Now Playing: Love
Topic: Try Common Sense
Feelings That Are Easily Mistaken For Love
I’m a firm believer that no one really can define love or how it feels. It’s like describing a color to someone. You can simply point at something you’ve been told is the color, but using words to define it is futile.
Love is elusive. Love looks different for everyone. And love can be one of the greatest mysteries we experience as human beings.
Some people claim you’ll just know when it happens. There will be no doubt in your mind.
But many people leave relationships and realize they weren’t actually in love. They simply mistook a different feeling for what they think love must feel like.
So while there is no way to really describe love — no indicator for when you’re in it — there is room to talk about instances you might mistake for love.
And those will be key to avoiding a lot of hurt emotions and complacency.
When your own life is unstable, you crave stability elsewhere. If you begin to date someone that has their life running somewhat smoothly, chances are you’ll feel a connection to them.
And while dating someone stable is healthy, it’s not love. If you’re not aware of this occurrence, you could easily slip into complacency with someone that doesn’t truly interest you. Hello, one reason for divorce.
I dated an emotionally abusive guy. He’d have my crying on our bathroom floor and cuddling in bed, lovingly doting on each other, all in one day. This happened often.

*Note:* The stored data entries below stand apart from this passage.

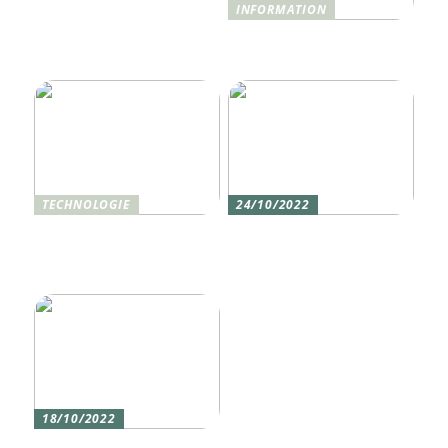
INFORMATION
Was ist Shisha und wie
funktioniert sie?
TECHNOLOGIE
24/10/2022
Vier gute Gründe für
Erlebe die Welt mit dem,
eine Silikon tastatur
den du am meisten
liebst
18/10/2022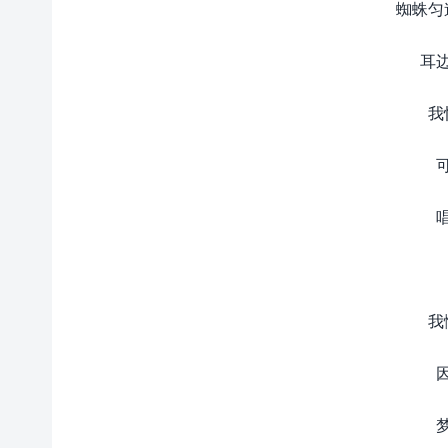
蜘蛛匀
耳
我
我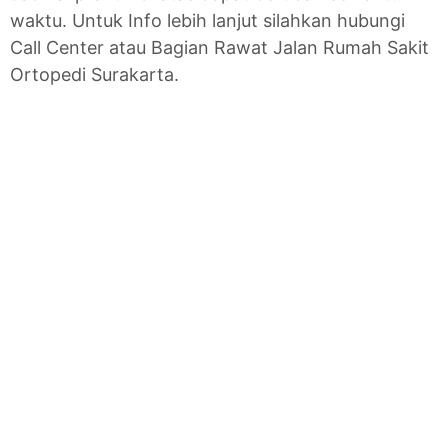
waktu. Untuk Info lebih lanjut silahkan hubungi
Call Center atau Bagian Rawat Jalan Rumah Sakit
Ortopedi Surakarta.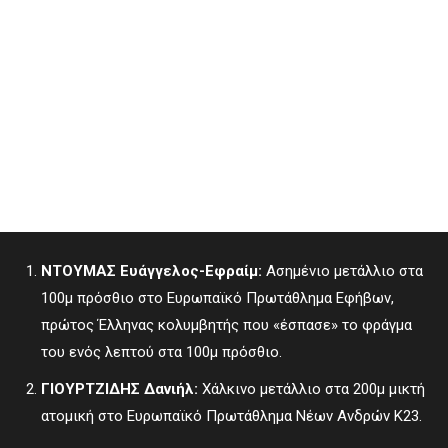
ΝΤΟΥΜΑΣ Ευάγγελος-Εφραίμ:
Ασημένιο μετάλλιο στα
100μ πρόσθιο στο Ευρωπαϊκό Πρωτάθλημα Εφήβων,
πρώτος Έλληνας κολυμβητής που «έσπασε» το φράγμα
του ενός λεπτού στα 100μ πρόσθιο.
ΓΙΟΥΡΤΖΙΔΗΣ Δανιήλ:
Χάλκινο μετάλλιο στα 200μ μικτή
ατομική στο Ευρωπαϊκό Πρωτάθλημα Νέων Ανδρών Κ23.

A rollercoaster evokes strong feelings. When you think things are going good, you’re all the sudden hit with a huge drop that’s terrifying and thrilling all at once.

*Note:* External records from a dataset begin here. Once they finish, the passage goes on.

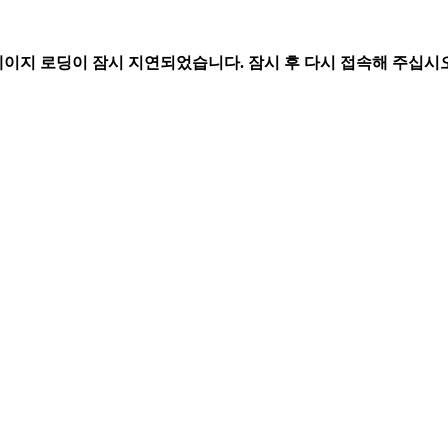
페이지 로딩이 잠시 지연되었습니다. 잠시 후 다시 접속해 주십시오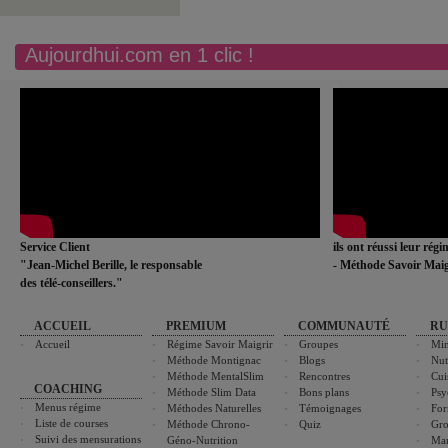
Aujourdhui.com en 1 clic !
Service Client
ils ont réussi leur rég
"Jean-Michel Berille, le responsable
- Méthode Savoir Maig
des télé-conseillers."
ACCUEIL
PREMIUM
COMMUNAUTÉ
RU
Accueil
Régime Savoir Maigrir
Groupes
Min
Méthode Montignac
Blogs
Nut
Méthode MentalSlim
Rencontres
Cui
COACHING
Méthode Slim Data
Bons plans
Psy
Menus régime
Méthodes Naturelles
Témoignages
For
Liste de courses
Méthode Chrono-
Quiz
Gro
Suivi des mensurations
Géno-Nutrition
Ma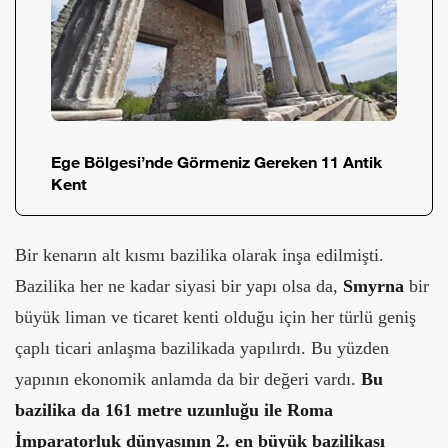
Ege Bölgesi’nde Görmeniz Gereken 11 Antik
Kent
Bir kenarın alt kısmı bazilika olarak inşa edilmişti.
Bazilika her ne kadar siyasi bir yapı olsa da,
Smyrna
bir
büyük liman ve ticaret kenti olduğu için her türlü geniş
çaplı ticari anlaşma bazilikada yapılırdı. Bu yüzden
yapının ekonomik anlamda da bir değeri vardı.
Bu
bazilika da 161 metre uzunluğu ile Roma
İmparatorluk dünyasının 2. en büyük bazilikası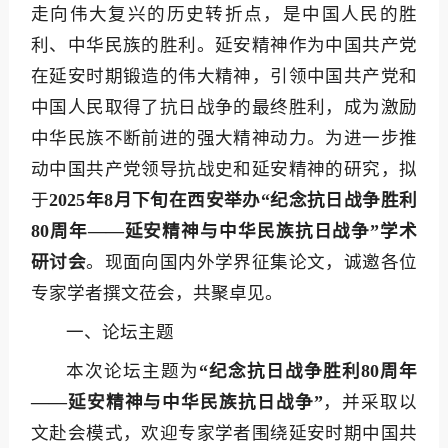
走向伟大复兴的历史转折点，是中国人民的胜
利、中华民族的胜利。延安精神作为中国共产党
在延安时期锻造的伟大精神，引领中国共产党和
中国人民取得了抗日战争的最终胜利，成为激励
中华民族不断前进的强大精神动力。为进一步推
动中国共产党领导抗战史和延安精神的研究，拟
于
2025年8月下旬在西安举办“纪念抗日战争胜利
80周年——延安精神与中华民族抗日战争”学术
研讨会
。现面向国内外学界征集论文，诚邀各位
专家学者撰文莅会，共聚卓见。
一、论坛主题
本次论坛主题为
“纪念抗日战争胜利80周年
——延安精神与中华民族抗日战争”
，并采取以
文赴会模式，欢迎专家学者围绕延安时期中国共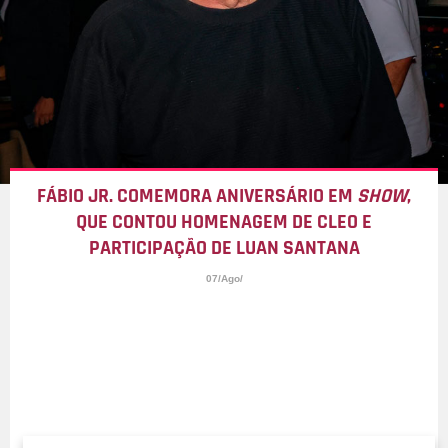
FÁBIO JR. COMEMORA ANIVERSÁRIO EM
SHOW
,
QUE CONTOU HOMENAGEM DE CLEO E
PARTICIPAÇÃO DE LUAN SANTANA
07/Ago/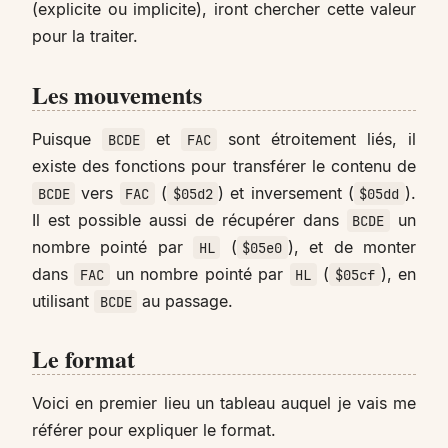
(explicite ou implicite), iront chercher cette valeur
pour la traiter.
Les mouvements
Puisque
et
sont étroitement liés, il
BCDE
FAC
existe des fonctions pour transférer le contenu de
vers
(
) et inversement (
).
BCDE
FAC
$05d2
$05dd
Il est possible aussi de récupérer dans
un
BCDE
nombre pointé par
(
), et de monter
HL
$05e0
dans
un nombre pointé par
(
), en
FAC
HL
$05cf
utilisant
au passage.
BCDE
Le format
Voici en premier lieu un tableau auquel je vais me
référer pour expliquer le format.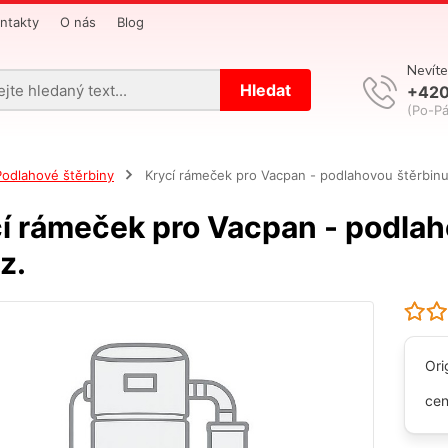
ntakty
O nás
Blog
Nevíte
Hledat
+420
(Po-Pá
Podlahové štěrbiny
Krycí rámeček pro Vacpan - podlahovou štěrbinu
í rámeček pro Vacpan - podlah
z.
Ori
cen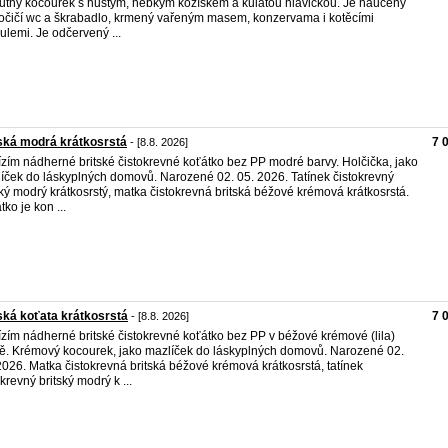
tný kocourek s hustým, hebkým kožíškem a kulatou hlavičkou. Je naučený
očičí wc a škrabadlo, krmený vařeným masem, konzervama i kotěcími
ulemi. Je odčervený ...
ská modrá krátkosrstá
7 
- [8.8. 2026]
zím nádherné britské čistokrevné koťátko bez PP modré barvy. Holčička, jako
íček do láskyplných domovů. Narozené 02. 05. 2026. Tatínek čistokrevný
ský modrý krátkosrstý, matka čistokrevná britská béžové krémová krátkosrstá.
tko je kon ...
ská koťata krátkosrstá
7 
- [8.8. 2026]
zím nádherné britské čistokrevné koťátko bez PP v béžové krémové (lila)
ě. Krémový kocourek, jako mazlíček do láskyplných domovů. Narozené 02.
2026. Matka čistokrevná britská béžové krémová krátkosrstá, tatínek
okrevný britský modrý k ...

Going from one emotional peak to the next is often mistaken for passion. But love isn’t tear-soaked pillows and kisses on the forehead every day; it’s compassion and care for one another.
Our society places a great deal on sex: it’s in our advertising; it’s heightened in TV shows. Sex is everywhere.
We’re taught to believe the most profound emotional connection we can have with someone is when we’re naked, in bed, and getting it on.
But this is only one aspect to a relationship. And, in my honest opinion, a tiny element of a healthy relationship.
If you’re having great sex, that’s amazing. Kudos to you both. But remember that your relationship occurs mostly outside your bed (or at least it should). If the rest of your relationship is lackluster, then chances are you’re not in love.
Someone Being Nice To You
Guilty, party of one! I’ve dated several guys from my circle of friends. They were kind to me. At times when I was most insecure or going through a breakup, they were there to listen.
When you’ve dated a lot of horrible guys, it can quickly feel like you’re in love when someone finally treats you in a decent way. But this is not love, and you must be careful not to use this person as your emotional support dog.
Getting wildly upset over your partner talking to someone of the opposite sex isn’t love. Nor is it very healthy.
It’s a sign of insecurities; either with yourself or with your partner. Try addressing why it is that you feel the way you do. Is it because you believe you’re not good enough for your partner? Or do you not trust your partner?
A Self-Made Illusion
Putting your partner on a pedestal is a real thing. It’s like when we were in high school and wanted so badly to date the quarterback. But in reality, he was pretty douchey and had the emotional depth of a teaspoon.
But he was good-looking, and on the football team, so we put him on a pedestal.
Idealizing your partner is making them into an illusion. Because no one is perfect; everyone will falter. You’re not lucky to be with your partner, and that ill-founded idea of “luck” doesn’t equate to love.
Sometimes, we feel an intense connection with another person. But that doesn’t mean it’s love.
I have a lot of guy friends. As a heterosexual girl, this is a slippery slope. Guys tend to try to take things to a romantic level. And sometimes, I do too.
As a hopeful romantic, I want to give everyone a chance. But this tends to be my fault. I mistake a deep connection for someone as love rather than what it is: a friendship.
If you feel a deep connection for someone, but the lack of sexual desire is apparent, then you too could be mistaking love for friendship.
Love is a mystery but a beautiful one to experience. When found, like any relationship, it requires care and intentional work to keep it flourishing.
Just be sure that what you have is love, first.